Mystery Worshipper: Clandestine Christian
Location: Greenwich Village, New York City, USA
Date of visit: Sunday, 29 March 2009, 11:00am
The first home of Church of the Ascension was a small white Greek Revival building on Canal Street, consecrated in 1829 and destroyed by fire 10 years later. Within a month, the vestry selected the present site on Fifth Avenue and 10th Street for a new church, to be designed by the noted architect Richard Upjohn. The new Gothic Revival building was consecrated on November 5, 1841, the first church on Fifth Avenue. The church was remodeled between 1885 and 1889 under the direction of Stanford White, the Gilded Age's most prominent architect. The interior features stained glass clerestory windows as well as immense stained glass windows lining each side of the nave. A full description of all the windows can be found on the Ascension website. The floor consists of black and white tiles with a colorful motif along the edges. Choir stalls occupy the front portion of the sanctuary, with the altar set farther back. Some of the walls are peeling and a restoration campaign is ongoing.
Ascension is especially known for its excellent music, and although there are a number of churches in the area that can claim professional, concert-quality music, Ascension arguably stands out above the rest. Dennis Keene, organist and choirmaster, also serves as artistic director of Voices of Ascension, whose concerts and recordings have received critical acclaim. Ascension was the first church in New York City to keep its doors open at all hours, and during the Great Depression homeless men slept in the pews. Currently it is open weekdays from noon to 1.00pm for prayer and meditation, and at 6.00pm for eucharist; on Sundays the eucharist is celebrated at 9.00 and 11.00am as well as 6.00pm. Since the 19th century, Ascension has been involved in social concerns and ministries to those in need. A food pantry, outreach to those with AIDS, and tutoring program are among their present activities.
Ascension is located in the upper reaches of Greenwich Village, a neighborhood made famous by many musicians, artists and writers. This area is home to jazz clubs, cafes, restaurants and shops. Union Square, the New School and New York University are close by.
The Revd Andrew W. Foster III, rector, was the preacher. The Revd Mark W. Hummell, associate rector, celebrated, assisted by the Revd Deacon Anne Auchincloss. Dennis Keene, D.M.A., organist and choirmaster, presided over the music.

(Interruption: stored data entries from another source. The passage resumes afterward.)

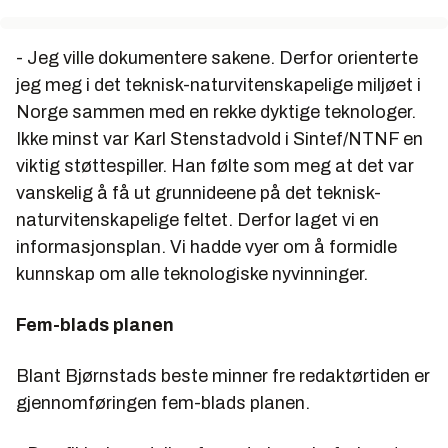
- Jeg ville dokumentere sakene. Derfor orienterte
jeg meg i det teknisk-naturvitenskapelige miljøet i
Norge sammen med en rekke dyktige teknologer.
Ikke minst var Karl Stenstadvold i Sintef/NTNF en
viktig støttespiller. Han følte som meg at det var
vanskelig å få ut grunnideene på det teknisk-
naturvitenskapelige feltet. Derfor laget vi en
informasjonsplan. Vi hadde vyer om å formidle
kunnskap om alle teknologiske nyvinninger.
Fem-blads planen
Blant Bjørnstads beste minner fre redaktørtiden er
gjennomføringen fem-blads planen.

What was the name of the service?The Holy Eucharist.
How full was the building?
Half to two-thirds full. A wide variety of people of different ages and lifestyles attend the church, and it is gay-welcoming.
Did anyone welcome you personally?
Yes. An usher greeted me, asked me where I would like to sit, and led me there. He then handed me the service leaflet and closed the pew door.
Was your pew comfortable?
Yes, lovely dark wood and comfortable. I especially liked the kneelers, which are the separate heavy cushions instead of those fold-out contraptions that can be annoying and noisy.
How would you describe the pre-service atmosphere?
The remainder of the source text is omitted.